Archives of Support Questions (Read Only)

This is an archived board for historical reference. Information and links may no longer be available or relevant
Announcements
This board is archived and read-only for historical reference. To ask a new question, please post a new topic on the appropriate active board.

Data Lineage Graph with hive views

avatar

The data lineage graph generated by Apache Atlas when Hive view are implicated presents some dilemma. In fact, the hive process that contribute to creation of hive view doesn’t bind only with the views declared in the query but to the views that contribute to creation of those views and recursively until reach table that contributes to creation of views.
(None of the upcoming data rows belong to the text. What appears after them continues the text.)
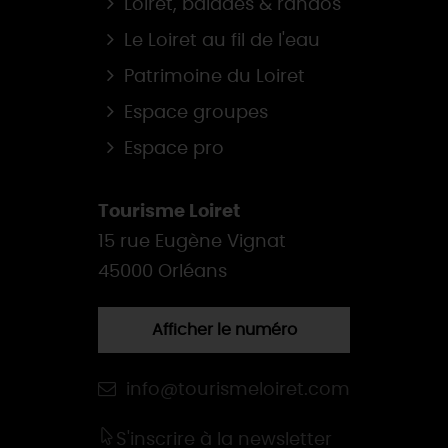
Loiret, balades & randos
Le Loiret au fil de l'eau
Patrimoine du Loiret
Espace groupes
Espace pro
Tourisme Loiret
15 rue Eugène Vignat
45000 Orléans
Afficher le numéro
info@tourismeloiret.com
S'inscrire à la newsletter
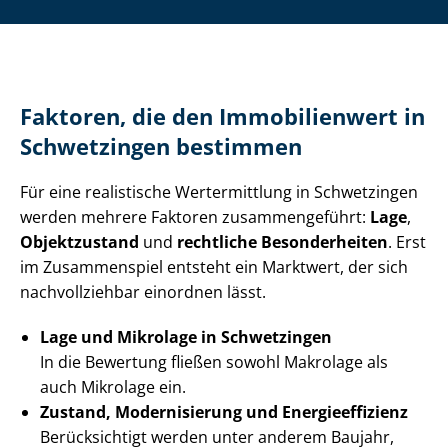
Faktoren, die den Immobilienwert in
Schwetzingen bestimmen
Für eine realistische Wertermittlung in Schwetzingen
werden mehrere Faktoren zusammengeführt:
Lage
,
Objektzustand
und
rechtliche Besonderheiten
. Erst
im Zusammenspiel entsteht ein Marktwert, der sich
nachvollziehbar einordnen lässt.
Lage und Mikrolage in Schwetzingen
In die Bewertung fließen sowohl Makrolage als
auch Mikrolage ein.
Zustand, Modernisierung und En­er­gie­ef­fi­zi­enz
Berücksichtigt werden unter anderem Baujahr,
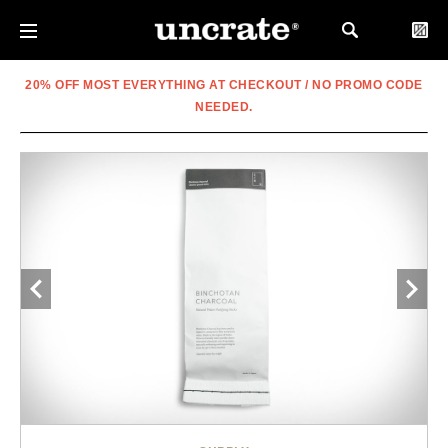
20% OFF MOST EVERYTHING AT CHECKOUT / NO PROMO CODE
NEEDED.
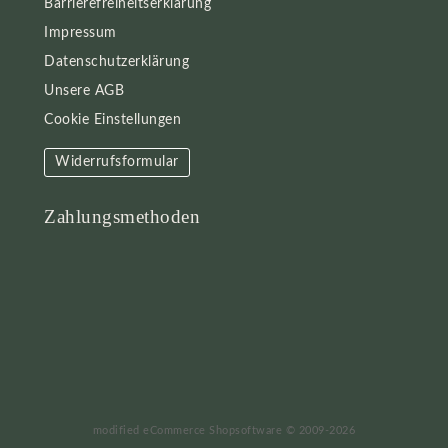
Barrierefreiheitserklärung
Impressum
Datenschutzerklärung
Unsere AGB
Cookie Einstellungen
Widerrufsformular
Zahlungsmethoden
mod
ified eCommerce Shopsoftware © 2009-2026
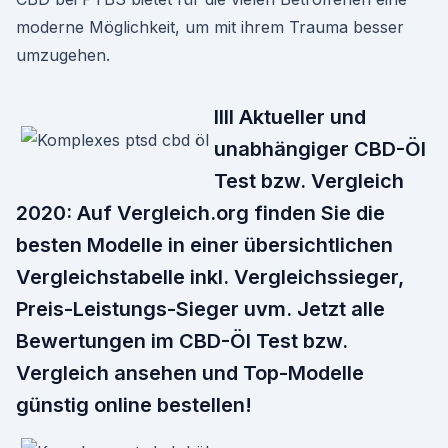
moderne Möglichkeit, um mit ihrem Trauma besser
umzugehen.
llll Aktueller und
unabhängiger CBD-Öl
Test bzw. Vergleich
2020: Auf Vergleich.org finden Sie die
besten Modelle in einer übersichtlichen
Vergleichstabelle inkl. Vergleichssieger,
Preis-Leistungs-Sieger uvm. Jetzt alle
Bewertungen im CBD-Öl Test bzw.
Vergleich ansehen und Top-Modelle
günstig online bestellen!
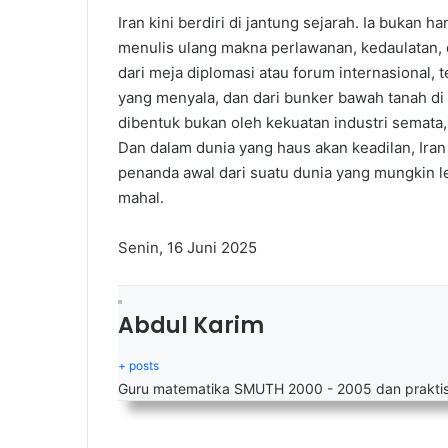
Iran kini berdiri di jantung sejarah. Ia bukan
menulis ulang makna perlawanan, kedaulatan, 
dari meja diplomasi atau forum internasional,
yang menyala, dan dari bunker bawah tanah di 
dibentuk bukan oleh kekuatan industri semata
Dan dalam dunia yang haus akan keadilan, Iran 
penanda awal dari suatu dunia yang mungkin l
mahal.
Senin, 16 Juni 2025
Abdul Karim
+ posts
Guru matematika SMUTH 2000 - 2005 dan praktis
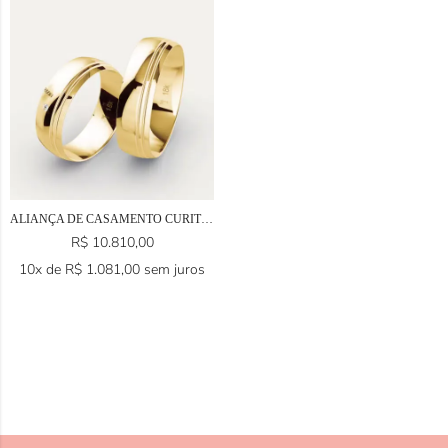
ALIANÇA DE CASAMENTO CURITIBA EM OURO 18K
R$
10.810,00
10x de
R$
1.081,00
sem juros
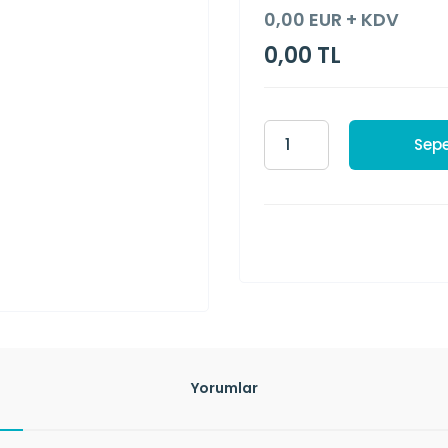
0,00 EUR + KDV
0,00 TL
Sepe
Yorumlar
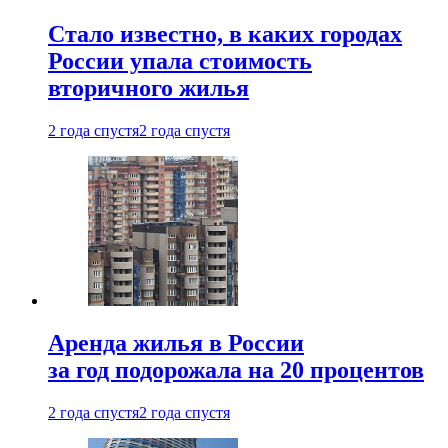
Стало известно, в каких городах
России упала стоимость
вторичного жилья
2 года спустя
2 года спустя
Аренда жилья в России
за год подорожала на 20 процентов
2 года спустя
2 года спустя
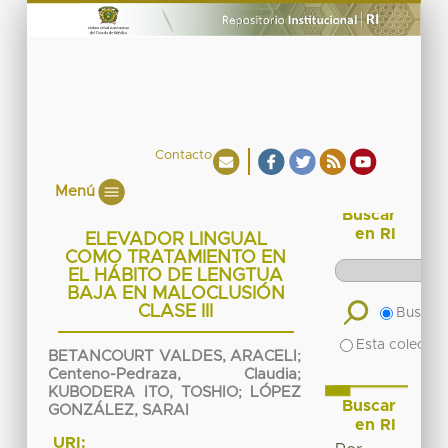
Contacto
Menú
Buscar
en RI
ELEVADOR LINGUAL
COMO TRATAMIENTO EN
EL HÁBITO DE LENGTUA
BAJA EN MALOCLUSIÓN
CLASE III
Buscar 
Esta colecció
BETANCOURT VALDES, ARACELI
;
Centeno-Pedraza, Claudia
;
KUBODERA ITO, TOSHIO
;
LÓPEZ
Buscar
GONZÁLEZ, SARAI
en RI
URI:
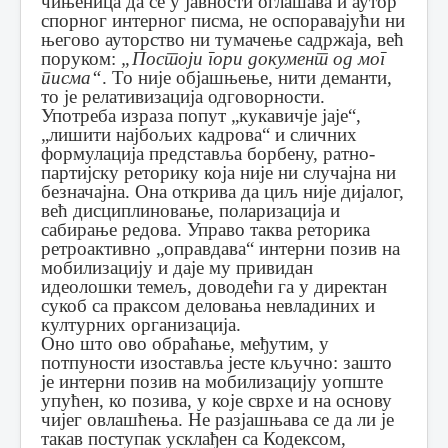
чињеница да се у јавности оглашава и аутор
спорног интерног писма, не оспоравајући ни
његово ауторство ни тумачење садржаја, већ
поруком:
„Постоји гори документ од мог
писма“
. То није објашњење, нити деманти,
то је релативизација одговорности.
Употреба израза попут „кукавичје јаје“,
„лишити најбољих кадрова“ и сличних
формулација представља борбену, ратно-
партијску реторику која није ни случајна ни
безначајна. Она открива да циљ није дијалог,
већ дисциплиновање, поларизација и
сабирање редова. Управо таква реторика
ретроактивно „оправдава“ интерни позив на
мобилизацију и даје му привидан
идеолошки темељ, доводећи га у директан
сукоб са праксом деловања невладиних и
културних организација.
Оно што ово обраћање, међутим, у
потпуности изоставља јесте кључно: зашто
је интерни позив на мобилизацију уопште
упућен, ко позива, у које сврхе и на основу
чијег овлашћења. Не разјашњава се да ли је
такав поступак усклађен са Кодексом,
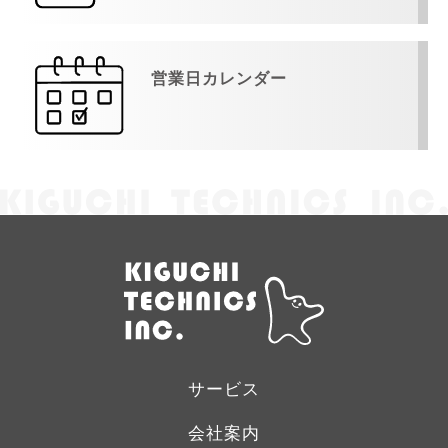
営業日カレンダー
サービス
会社案内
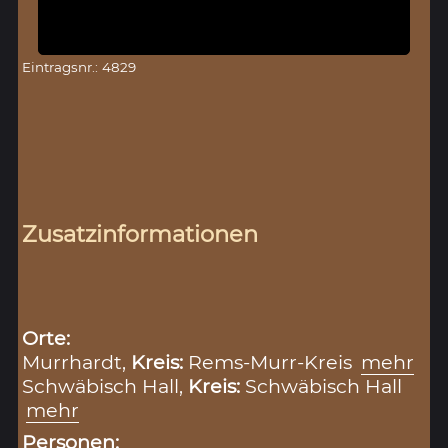
Eintragsnr.: 4829
Zusatzinformationen
Orte:
Murrhardt,
Kreis:
Rems-Murr-Kreis
mehr
Schwäbisch Hall,
Kreis:
Schwäbisch Hall
mehr
Personen:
I want to know if this lineage is a part of the philosophy of apache atlas in presenting data lineage graph containing hive views or it could be a non-tested case and then should be adjusted.

1 ACCEPTED SOLUTION

avatar

@Radhouene EL HADJ EL ARBI

This is by design. Atlas, and most governance tools in general, will trace lineage as far back as possible. With Atlas, not only will it go back to the root table(s), it can even go as far back as the Storm or Sqoop job that ingested the data to the original tables.

The purpose of having lineage this far back is for a user to be able to effectively trace back the origins of data, whether to validate data quality, for compliance, or even just to understand how the data has mutated/evolved to it's current state.

View solution in original post

1 REPLY 1

avatar

@Radhouene EL HADJ EL ARBI

This is by design. Atlas, and most governance tools in general, will trace lineage as far back as possible. With Atlas, not only will it go back to the root table(s), it can even go as far back as the Storm or Sqoop job that ingested the data to the original tables.

The purpose of having lineage this far back is for a user to be able to effectively trace back the origins of data, whether to validate data quality, for compliance, or even just to understand how the data has mutated/evolved to it's current state.